→ Problem statement:
For each line below that includes the string "LoneWolf", show the whole line.
Data Start Marker
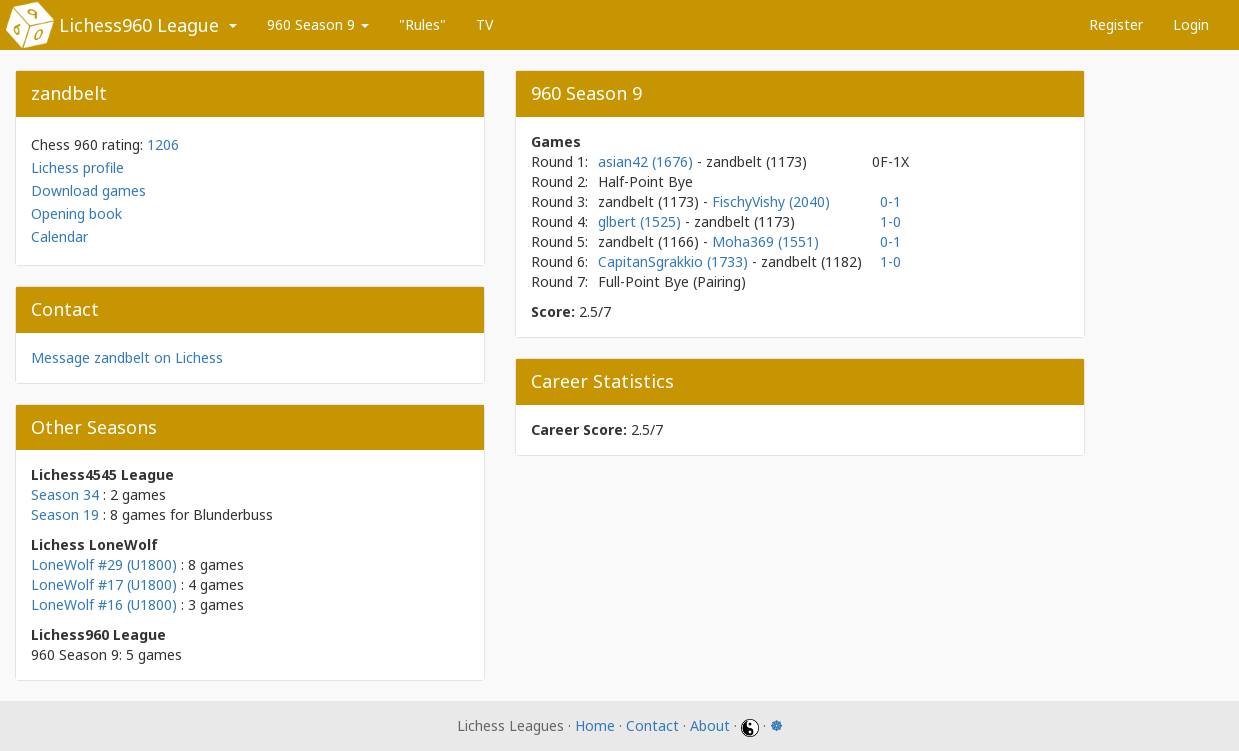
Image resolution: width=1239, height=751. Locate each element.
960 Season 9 (318, 24)
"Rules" (422, 24)
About (710, 725)
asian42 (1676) (647, 161)
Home (595, 725)
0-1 (890, 201)
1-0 (890, 221)
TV (484, 24)
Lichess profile (77, 167)
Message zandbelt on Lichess (127, 357)
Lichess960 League (139, 25)
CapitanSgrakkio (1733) (675, 261)
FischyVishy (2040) (771, 201)
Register (1116, 24)
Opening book (76, 213)
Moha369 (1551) (765, 241)
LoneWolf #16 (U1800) (104, 604)
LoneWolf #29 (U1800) (104, 564)
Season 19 (65, 514)
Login (1191, 24)
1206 (163, 144)
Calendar (59, 236)
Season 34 (65, 494)
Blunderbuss (233, 514)
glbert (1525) (641, 221)
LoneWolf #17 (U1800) (104, 584)
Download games (88, 190)
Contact (652, 725)
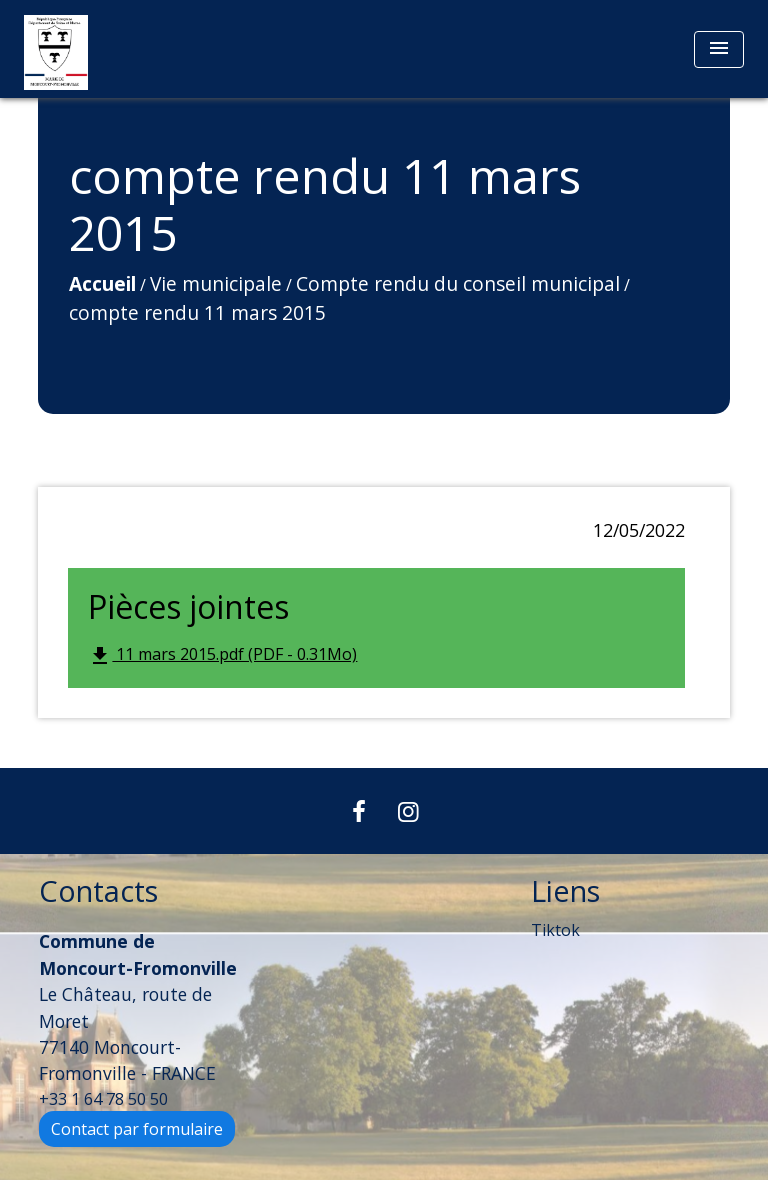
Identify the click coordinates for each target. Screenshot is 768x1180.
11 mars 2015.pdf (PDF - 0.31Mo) (222, 655)
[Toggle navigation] (719, 49)
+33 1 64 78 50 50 (103, 1099)
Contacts (98, 891)
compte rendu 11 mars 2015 (197, 312)
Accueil (102, 283)
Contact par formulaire (137, 1129)
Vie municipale (216, 283)
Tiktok (555, 930)
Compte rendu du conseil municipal (458, 283)
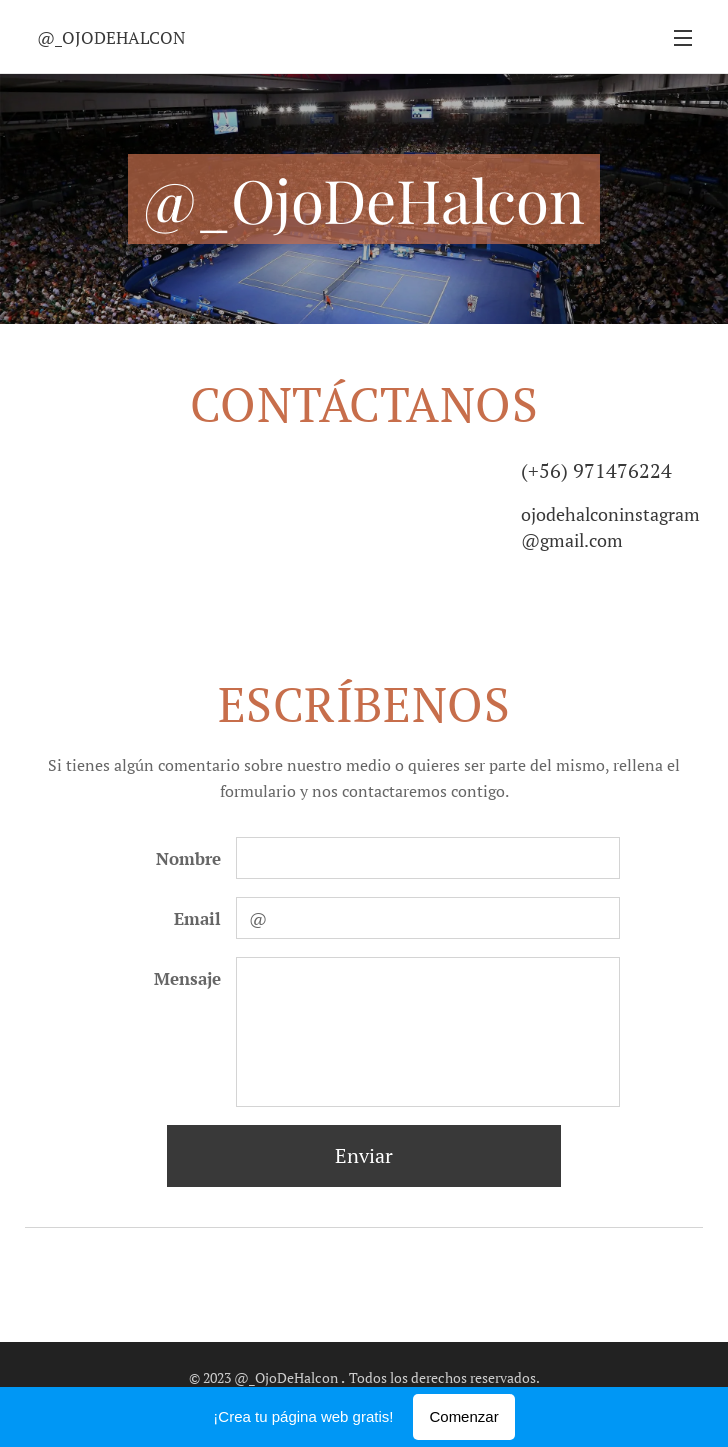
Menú (683, 38)
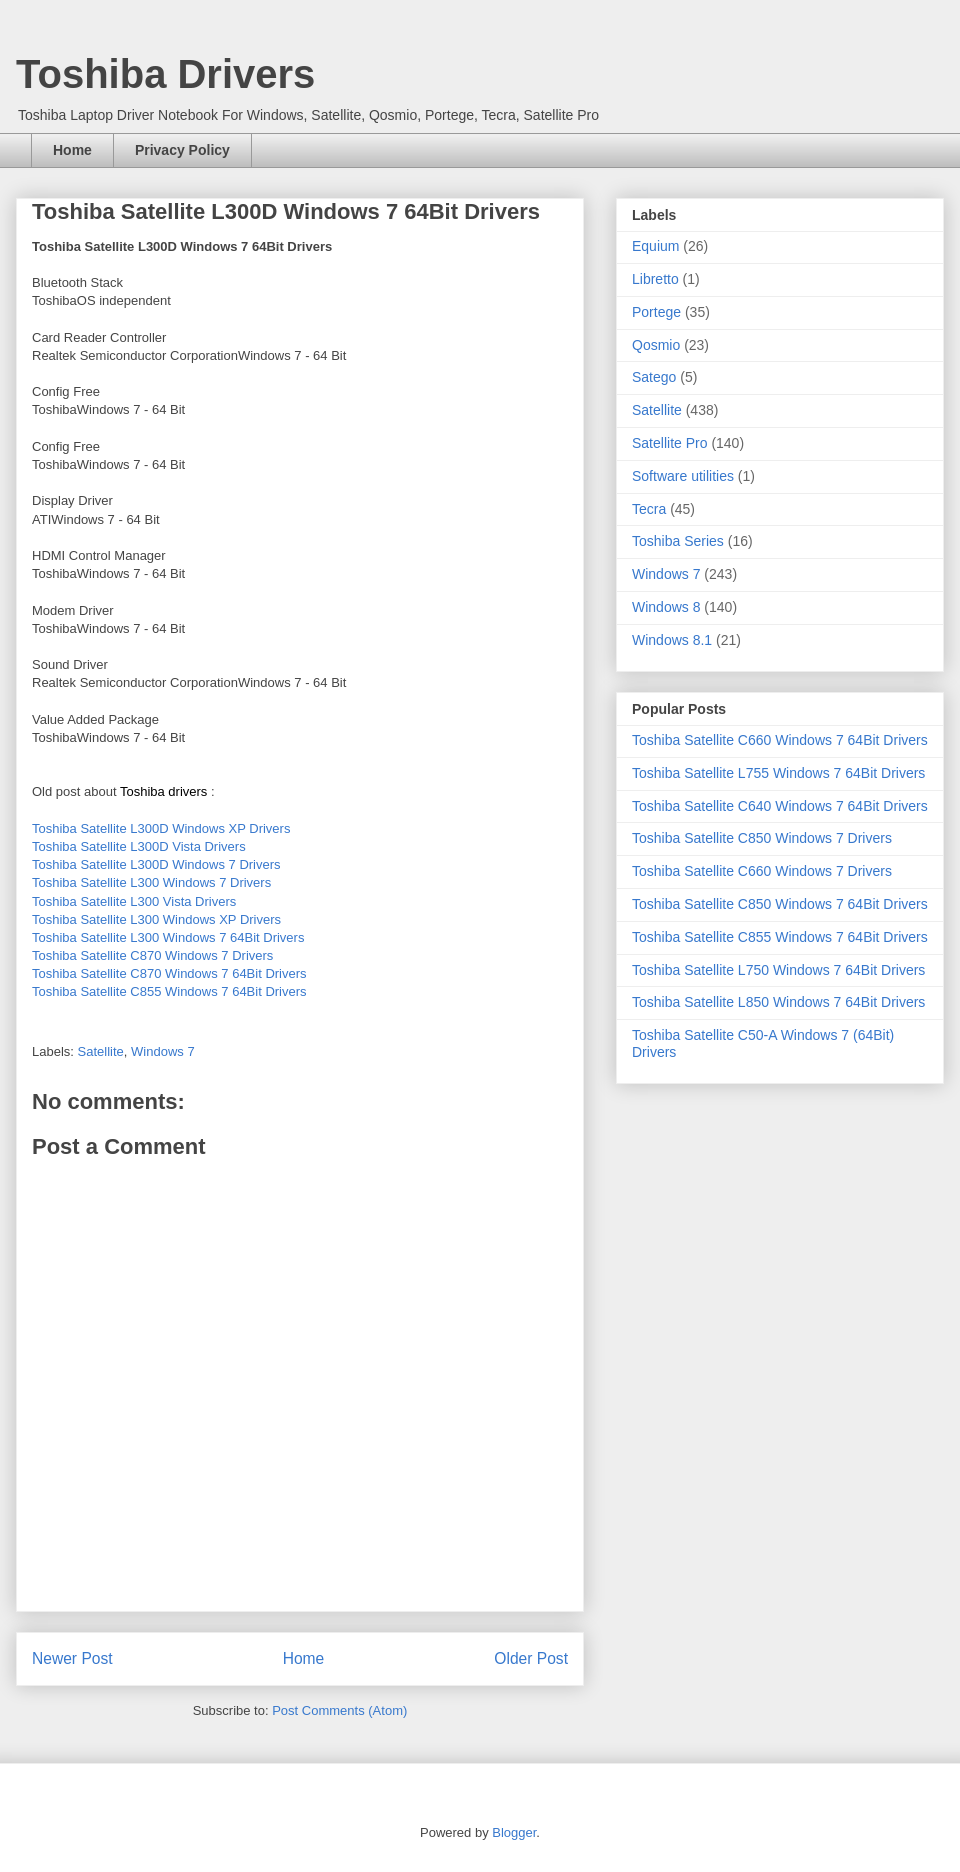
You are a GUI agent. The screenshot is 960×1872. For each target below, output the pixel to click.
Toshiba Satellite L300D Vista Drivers (139, 846)
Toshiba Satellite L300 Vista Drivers (134, 901)
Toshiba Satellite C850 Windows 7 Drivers (762, 838)
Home (72, 150)
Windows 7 (163, 1051)
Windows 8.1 (672, 640)
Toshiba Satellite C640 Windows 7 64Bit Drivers (780, 806)
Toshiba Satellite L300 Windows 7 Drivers (151, 882)
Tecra (649, 509)
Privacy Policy (182, 150)
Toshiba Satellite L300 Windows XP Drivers (156, 919)
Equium (655, 246)
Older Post (531, 1658)
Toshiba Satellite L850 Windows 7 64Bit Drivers (778, 1002)
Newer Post (72, 1658)
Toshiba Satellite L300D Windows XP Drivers (161, 828)
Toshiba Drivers (165, 74)
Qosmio (656, 345)
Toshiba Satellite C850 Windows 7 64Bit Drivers (780, 904)
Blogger (514, 1832)
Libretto (655, 279)
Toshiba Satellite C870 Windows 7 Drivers (152, 955)
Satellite (101, 1051)
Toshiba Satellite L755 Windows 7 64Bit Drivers (778, 773)
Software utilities (683, 476)
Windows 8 (666, 607)
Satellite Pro (669, 443)
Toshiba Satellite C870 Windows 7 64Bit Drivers (169, 973)
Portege (656, 312)
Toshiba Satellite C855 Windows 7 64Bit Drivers (169, 991)
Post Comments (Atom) (339, 1710)
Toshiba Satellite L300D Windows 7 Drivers (156, 864)
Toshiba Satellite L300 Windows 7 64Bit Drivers (168, 937)
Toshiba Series (678, 541)
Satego (654, 377)
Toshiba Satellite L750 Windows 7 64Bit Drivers (778, 970)
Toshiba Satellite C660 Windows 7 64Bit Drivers (780, 740)
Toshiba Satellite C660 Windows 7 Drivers (762, 871)
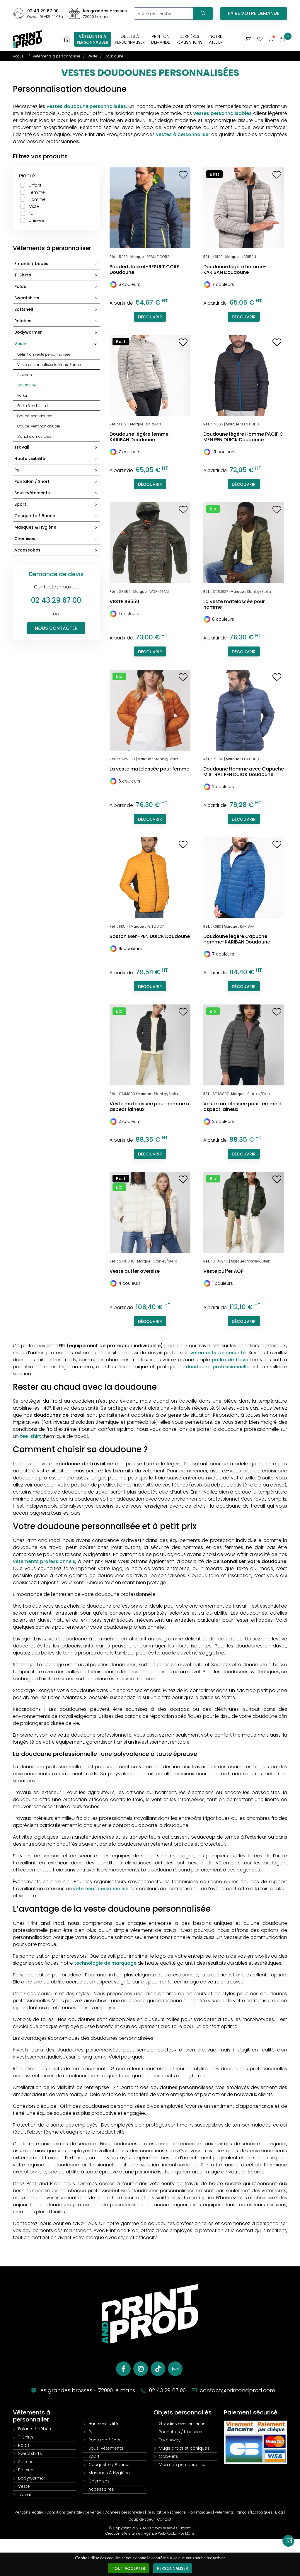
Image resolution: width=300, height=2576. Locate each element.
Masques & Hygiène (57, 527)
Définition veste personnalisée (43, 354)
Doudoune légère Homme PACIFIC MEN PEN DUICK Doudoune (243, 437)
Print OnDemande (160, 39)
Data End Marker
→ Answer box:
LoneWolf #16 (U1800) (104, 604)
LoneWolf #29 (U1800) (104, 564)
LoneWolf #17 (U1800) (104, 584)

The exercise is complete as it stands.